Calibrated probabilistic models ensure that predictions are consistent with empirically observed outcomes, and hence such models provide reliable uncertainty estimates for decision-making. This is particularly important in safety-critical applications. We present Julia packages for analyzing calibration of general probabilistic predictive models, beyond commonly studied classification models. Additionally, our framework allows to perform statistical hypothesis testing of calibration.
The Pluto notebook of this talk is available at https://talks.widmann.dev/2021/07/calibration/
The talk focuses on:
Probabilistic predictive models, including Bayesian and non-Bayesian models, output probability distributions of targets that try to capture uncertainty inherent in prediction tasks and modeling. In particular in safety-critical applications, it is important for decision-making that the model predictions actually represent these uncertainties in a reliable, meaningful, and interpretable way.
A calibrated model provides such guarantees. Loosely speaking, if the same prediction would be obtained repeatedly, then it ensures that in the long run the empirical frequencies of observed outcomes are equal to this prediction. Note that usually it is not sufficient if a model is calibrated though: a constant model that always outputs the marginal distribution of targets, independently of the inputs, is calibrated but probably not very useful.
Commonly, calibration is analyzed for classification models, often also in a reduced binary setting that focuses on the most-confident predictions only. Recently, we published a framework for calibration analysis of general probabilistic predictive models, including but not limited to classification and regression models. We implemented the proposed methods for calibration analysis in different Julia packages such that users can incorporate them easily in their evaluation pipeline.
CalibrationErrors.jl contains estimators of different calibration measures such as the expected calibration error (ECE) and the squared kernel calibration error (SKCE). The estimators of the SKCE are consistent, and both unbiased and unbiased estimators exist. The package uses kernels from KernelFunctions.jl, and hence many standard kernels are supported automatically.

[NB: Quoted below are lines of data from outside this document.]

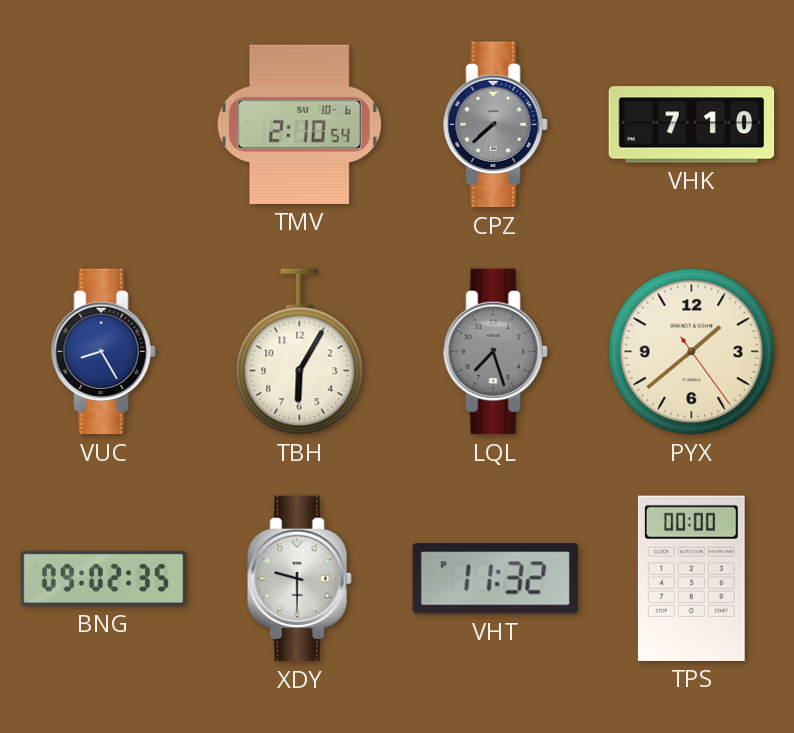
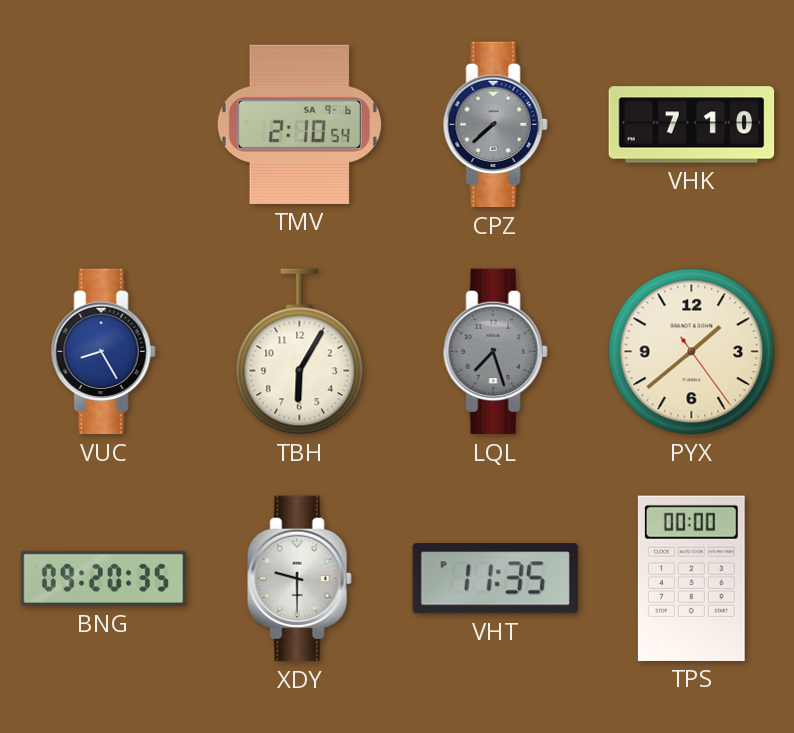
TMV date: SU 10-6 -> SA 9-6
BNG: 09:02 -> 09:20
VHT: 11:32 -> 11:35
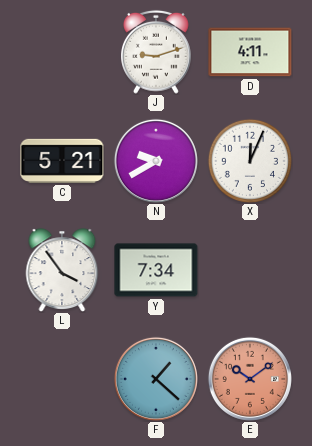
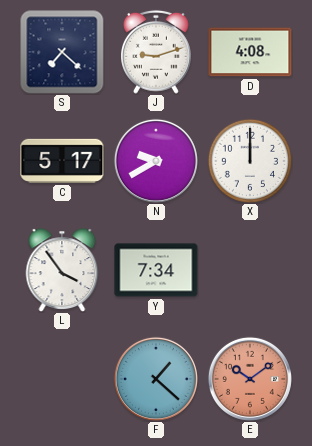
S: none -> 7:22
D: 4:11 -> 4:08
C: 5:21 -> 5:17
X: 12:04 -> 12:00
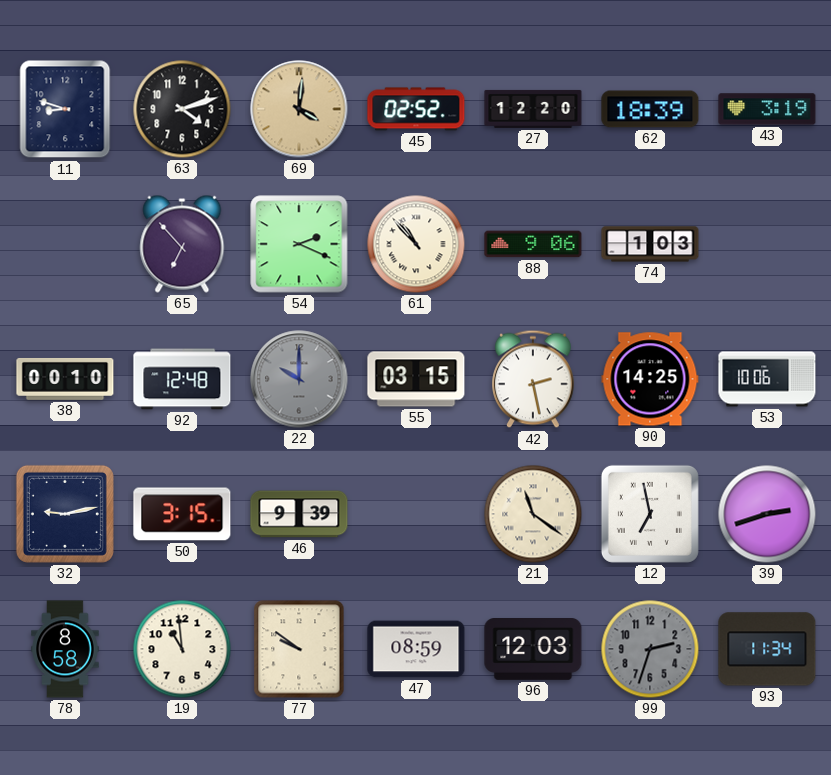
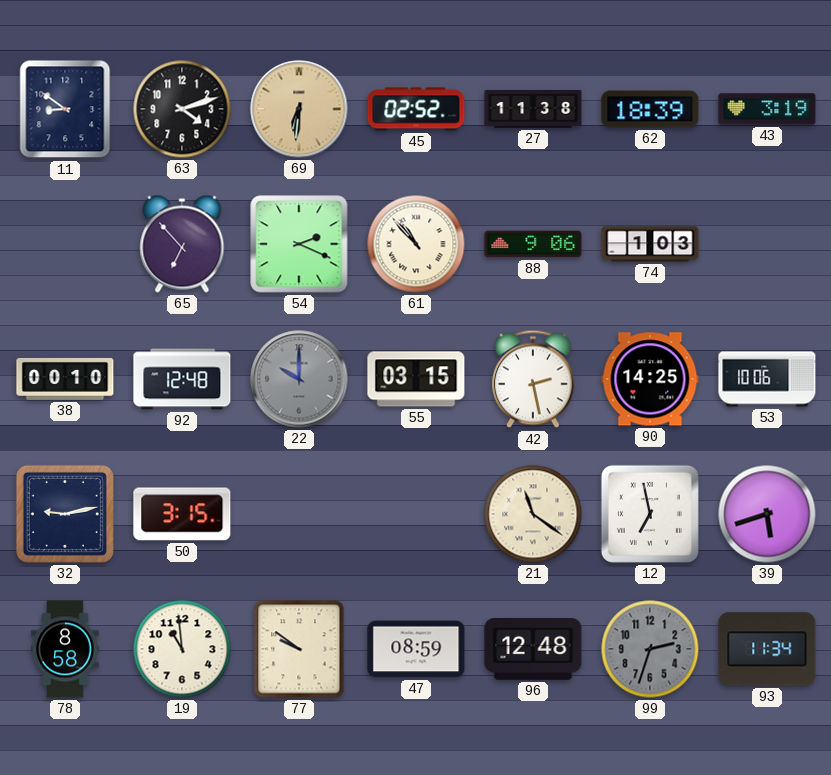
11: 8:48 -> 8:51
69: 4:01 -> 6:31
27: 12:20 -> 11:38
46: 9:39 -> none
39: 2:42 -> 5:42
96: 12:03 -> 12:48
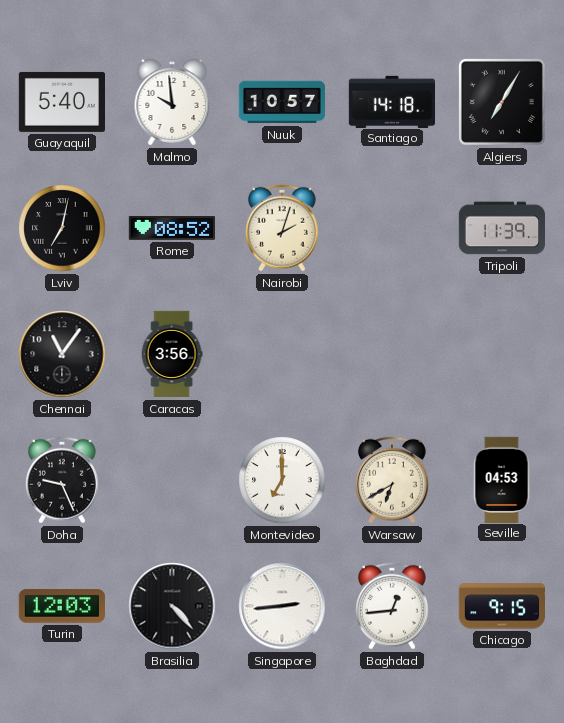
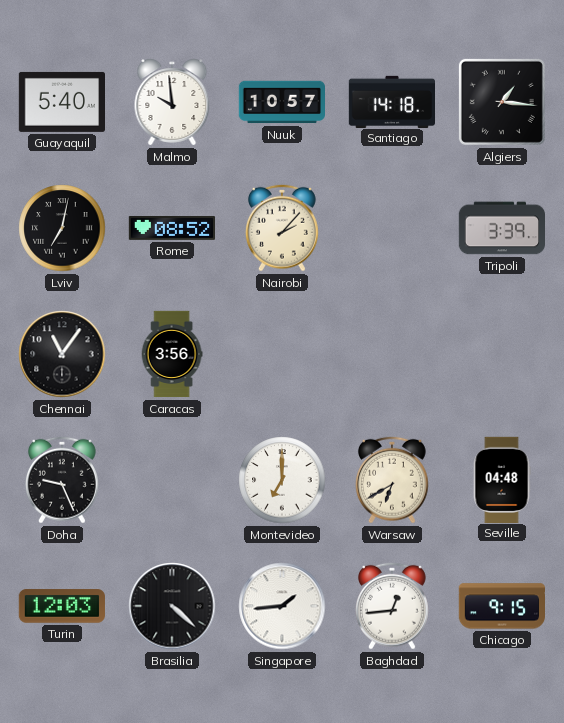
Algiers: 7:05 -> 1:16
Nairobi: 2:03 -> 2:07
Tripoli: 11:39 -> 3:39
Seville: 04:53 -> 04:48
Brasilia: 4:23 -> 4:22
Singapore: 2:44 -> 1:44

CalibrationTests.jl implements statistical hypothesis tests of calibration, so-called calibration tests. Most of these tests are based on the SKCE and can be applied to any probabilistic predictive model.

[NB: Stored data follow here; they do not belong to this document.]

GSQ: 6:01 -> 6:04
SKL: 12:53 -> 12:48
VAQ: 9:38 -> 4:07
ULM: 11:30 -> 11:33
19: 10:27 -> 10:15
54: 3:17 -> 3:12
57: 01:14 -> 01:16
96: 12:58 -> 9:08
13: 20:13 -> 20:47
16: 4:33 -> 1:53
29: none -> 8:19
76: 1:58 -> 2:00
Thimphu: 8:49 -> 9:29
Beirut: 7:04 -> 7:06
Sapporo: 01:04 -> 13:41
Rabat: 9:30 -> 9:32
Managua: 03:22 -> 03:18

Finally, the package CalibrationErrorsDistributions.jl extends calibration analysis to models that output probability distributions from Distributions.jl. Currently, Gaussian distributions, Laplace distributions, and mixture models are supported.
Widmann, D., Lindsten, F., & Zachariah, D. (2019). Calibration tests in multi-class classification: A unifying framework. In Advances in Neural Information Processing Systems 32 (NeurIPS 2019) (pp. 12257–12267).
Widmann, D., Lindsten, F., & Zachariah, D. (2021). Calibration tests beyond classification. International Conference on Learning Representations (ICLR) 2021.